| EXERCISE DATA |

.....

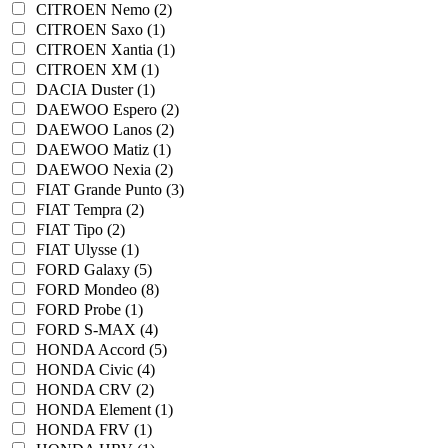
CITROEN Nemo (2)
CITROEN Saxo (1)
CITROEN Xantia (1)
CITROEN XM (1)
DACIA Duster (1)
DAEWOO Espero (2)
DAEWOO Lanos (2)
DAEWOO Matiz (1)
DAEWOO Nexia (2)
FIAT Grande Punto (3)
FIAT Tempra (2)
FIAT Tipo (2)
FIAT Ulysse (1)
FORD Galaxy (5)
FORD Mondeo (8)
FORD Probe (1)
FORD S-MAX (4)
HONDA Accord (5)
HONDA Civic (4)
HONDA CRV (2)
HONDA Element (1)
HONDA FRV (1)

.....

| ASSIGNMENT |
Within the records above, each line containing "FORD" is to be returned.

| WRITTEN SOLUTION |
FORD Galaxy (5)
FORD Mondeo (8)
FORD Probe (1)
FORD S-MAX (4)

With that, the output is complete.